- The World Bank and IMF meetings from Oct. 14-20 will include discussions on protecting biodiversity and the importance of investing in nature.
- A recent U.N. report found that more than 1 million species of plants and animals face extinction.
- In a conversation with Mongabay, Robert Watson, who chaired the Intergovernmental Science-Policy Platform on Biodiversity and Ecosystem Services that produced the report, discusses the economic value of biodiversity.
The World Bank and the International Monetary Fund are holding their annual meetings this week, Oct. 14-20, in Washington, D.C. Amid the discussions around jobs, poverty reduction and value chains, one of the talks will center on a seemingly unusual topic for the bankers, economists and finance ministers in attendance: biodiversity.
Myriad species of plants, animals and other forms of life support valuable services on which people and economies rely, ranging from medicines and food to clean air and water. But according to a recent report from the United Nations’ Intergovernmental Science-Policy Platform on Biodiversity and Ecosystem Services, or IPBES, the threat of extinction looms for as many as 1 million species of plants and animals.

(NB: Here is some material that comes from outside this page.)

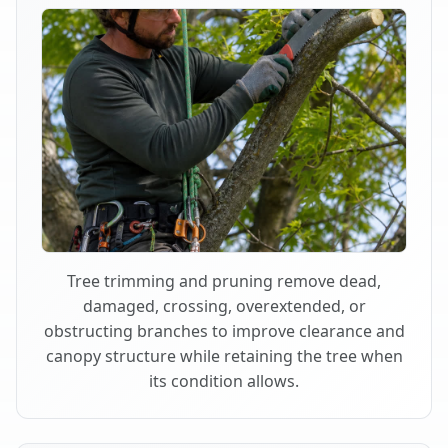
Tree trimming and pruning remove dead,
damaged, crossing, overextended, or
obstructing branches to improve clearance and
canopy structure while retaining the tree when
its condition allows.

That makes now the time to invest in protecting this “natural capital,” says Robert Watson, an environmental scientist who until recently helmed the IPBES. Not only will stemming the loss of global biodiversity benefit the world’s poor who depend on these services for daily survival — a significant ethical issue, to be sure, Watson pointed out. But bolstering protections for the wide range of life on Earth is also critical to the global economy, as well as its ability to ride out the future shocks that a changing world may bring.
“Protecting biodiversity is more than an environmental issue,” he said. “It is a development and economic issue.”

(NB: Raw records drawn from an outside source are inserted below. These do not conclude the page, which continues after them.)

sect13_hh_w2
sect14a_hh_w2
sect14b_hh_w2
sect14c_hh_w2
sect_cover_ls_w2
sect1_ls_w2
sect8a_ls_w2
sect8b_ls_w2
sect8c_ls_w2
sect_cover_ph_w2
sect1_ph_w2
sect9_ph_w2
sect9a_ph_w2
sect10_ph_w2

Mongabay spoke with Watson ahead of his Oct. 17 talk at the World Bank-IMF meetings.
Mongabay: Your presence this week seems to signify that there’s a shift, that bankers and finance ministers are paying attention to the global biodiversity crisis. Would you agree with that?
Robert Watson: Yes, without any question. I was in New York a couple of weeks ago at the [United Nations climate meeting]. During that week, the World Economic Forum got together what they call [the Nature Champions], and they committed to writing a really good report about both financing and evolution of the economic system to make sure that we can conserve, protect, [and restore] biodiversity. So there seems to be a very strong interest in both the finance sector and the business community at large.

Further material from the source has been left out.